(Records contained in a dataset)

--------

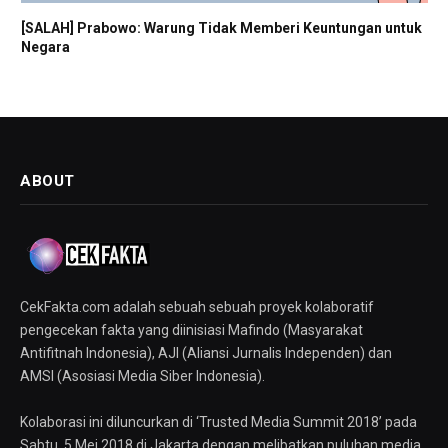
[SALAH] Prabowo: Warung Tidak Memberi Keuntungan untuk
Negara
ABOUT
CekFakta.com adalah sebuah sebuah proyek kolaboratif
pengecekan fakta yang diinisiasi Mafindo (Masyarakat
Antifitnah Indonesia), AJI (Aliansi Jurnalis Independen) dan
AMSI (Asosiasi Media Siber Indonesia).
Kolaborasi ini diluncurkan di ‘Trusted Media Summit 2018’ pada
Sabtu, 5 Mei 2018 di Jakarta dengan melibatkan puluhan media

--------

**What to do**
From the line containing "pengecekan fakta yang" down to the final line of the data, write out every line exactly; both the first and last of these belong in your answer, and nothing else does.

**Completed task**
pengecekan fakta yang diinisiasi Mafindo (Masyarakat
Antifitnah Indonesia), AJI (Aliansi Jurnalis Independen) dan
AMSI (Asosiasi Media Siber Indonesia).
Kolaborasi ini diluncurkan di ‘Trusted Media Summit 2018’ pada
Sabtu, 5 Mei 2018 di Jakarta dengan melibatkan puluhan media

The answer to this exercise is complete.